RECORDED INFORMATION Start Marker

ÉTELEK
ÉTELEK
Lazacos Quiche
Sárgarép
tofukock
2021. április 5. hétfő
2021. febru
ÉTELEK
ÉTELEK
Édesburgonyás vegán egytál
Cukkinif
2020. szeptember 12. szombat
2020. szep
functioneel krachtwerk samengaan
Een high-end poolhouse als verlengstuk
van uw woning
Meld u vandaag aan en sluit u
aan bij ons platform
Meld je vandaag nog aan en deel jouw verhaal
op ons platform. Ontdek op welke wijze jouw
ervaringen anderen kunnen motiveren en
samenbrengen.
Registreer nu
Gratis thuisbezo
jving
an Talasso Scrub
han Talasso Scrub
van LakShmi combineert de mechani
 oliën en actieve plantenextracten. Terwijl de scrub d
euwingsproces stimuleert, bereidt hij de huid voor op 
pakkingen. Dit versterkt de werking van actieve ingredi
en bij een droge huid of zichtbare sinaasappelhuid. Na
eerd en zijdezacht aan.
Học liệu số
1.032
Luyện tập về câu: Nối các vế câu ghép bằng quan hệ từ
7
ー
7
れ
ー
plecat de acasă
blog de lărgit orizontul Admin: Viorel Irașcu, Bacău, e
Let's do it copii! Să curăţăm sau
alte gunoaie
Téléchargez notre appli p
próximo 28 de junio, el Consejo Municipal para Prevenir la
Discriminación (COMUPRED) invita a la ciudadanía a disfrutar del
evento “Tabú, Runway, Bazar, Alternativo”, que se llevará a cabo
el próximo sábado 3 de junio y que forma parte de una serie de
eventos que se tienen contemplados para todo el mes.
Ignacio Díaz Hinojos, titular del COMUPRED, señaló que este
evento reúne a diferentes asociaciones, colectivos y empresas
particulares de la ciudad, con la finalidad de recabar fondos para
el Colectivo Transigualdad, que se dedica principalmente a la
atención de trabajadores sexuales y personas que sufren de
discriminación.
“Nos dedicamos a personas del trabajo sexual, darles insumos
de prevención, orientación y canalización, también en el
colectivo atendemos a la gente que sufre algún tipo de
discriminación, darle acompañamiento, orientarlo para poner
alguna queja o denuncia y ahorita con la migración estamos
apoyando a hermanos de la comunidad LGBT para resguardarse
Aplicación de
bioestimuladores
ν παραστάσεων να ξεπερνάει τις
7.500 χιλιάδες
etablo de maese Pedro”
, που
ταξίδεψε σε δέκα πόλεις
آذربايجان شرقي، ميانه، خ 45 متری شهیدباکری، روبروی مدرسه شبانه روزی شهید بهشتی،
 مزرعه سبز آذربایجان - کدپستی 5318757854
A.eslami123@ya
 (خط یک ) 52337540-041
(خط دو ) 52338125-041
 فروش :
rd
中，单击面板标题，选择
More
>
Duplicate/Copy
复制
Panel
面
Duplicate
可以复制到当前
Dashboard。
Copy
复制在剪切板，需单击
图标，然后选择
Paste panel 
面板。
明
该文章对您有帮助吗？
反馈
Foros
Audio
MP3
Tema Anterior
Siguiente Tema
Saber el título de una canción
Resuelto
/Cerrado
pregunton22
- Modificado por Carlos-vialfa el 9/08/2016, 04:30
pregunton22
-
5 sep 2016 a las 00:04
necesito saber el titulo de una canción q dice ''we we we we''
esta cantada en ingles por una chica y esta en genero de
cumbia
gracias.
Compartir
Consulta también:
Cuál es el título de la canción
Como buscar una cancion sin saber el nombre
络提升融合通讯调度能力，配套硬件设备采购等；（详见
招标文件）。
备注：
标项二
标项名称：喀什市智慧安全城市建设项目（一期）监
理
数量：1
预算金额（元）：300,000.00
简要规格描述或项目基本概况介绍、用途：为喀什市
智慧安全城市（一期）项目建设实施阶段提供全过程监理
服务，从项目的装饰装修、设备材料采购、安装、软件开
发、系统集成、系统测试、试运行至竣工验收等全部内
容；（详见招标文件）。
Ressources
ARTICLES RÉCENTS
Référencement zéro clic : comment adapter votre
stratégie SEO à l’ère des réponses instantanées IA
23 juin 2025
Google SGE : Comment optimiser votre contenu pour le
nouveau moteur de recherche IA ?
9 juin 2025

RECORDED INFORMATION End Marker

TASK OBJECTIVE >> What you return must be an exact retyping of the lines above starting at the line with "apoyando a hermanos" and ending at the line with "23 juin 2025", and nothing besides.

YOUR SOLUTION >>
apoyando a hermanos de la comunidad LGBT para resguardarse
Aplicación de
bioestimuladores
ν παραστάσεων να ξεπερνάει τις
7.500 χιλιάδες
etablo de maese Pedro”
, που
ταξίδεψε σε δέκα πόλεις
آذربايجان شرقي، ميانه، خ 45 متری شهیدباکری، روبروی مدرسه شبانه روزی شهید بهشتی،
 مزرعه سبز آذربایجان - کدپستی 5318757854
A.eslami123@ya
 (خط یک ) 52337540-041
(خط دو ) 52338125-041
 فروش :
rd
中，单击面板标题，选择
More
>
Duplicate/Copy
复制
Panel
面
Duplicate
可以复制到当前
Dashboard。
Copy
复制在剪切板，需单击
图标，然后选择
Paste panel 
面板。
明
该文章对您有帮助吗？
反馈
Foros
Audio
MP3
Tema Anterior
Siguiente Tema
Saber el título de una canción
Resuelto
/Cerrado
pregunton22
- Modificado por Carlos-vialfa el 9/08/2016, 04:30
pregunton22
-
5 sep 2016 a las 00:04
necesito saber el titulo de una canción q dice ''we we we we''
esta cantada en ingles por una chica y esta en genero de
cumbia
gracias.
Compartir
Consulta también:
Cuál es el título de la canción
Como buscar una cancion sin saber el nombre
络提升融合通讯调度能力，配套硬件设备采购等；（详见
招标文件）。
备注：
标项二
标项名称：喀什市智慧安全城市建设项目（一期）监
理
数量：1
预算金额（元）：300,000.00
简要规格描述或项目基本概况介绍、用途：为喀什市
智慧安全城市（一期）项目建设实施阶段提供全过程监理
服务，从项目的装饰装修、设备材料采购、安装、软件开
发、系统集成、系统测试、试运行至竣工验收等全部内
容；（详见招标文件）。
Ressources
ARTICLES RÉCENTS
Référencement zéro clic : comment adapter votre
stratégie SEO à l’ère des réponses instantanées IA
23 juin 2025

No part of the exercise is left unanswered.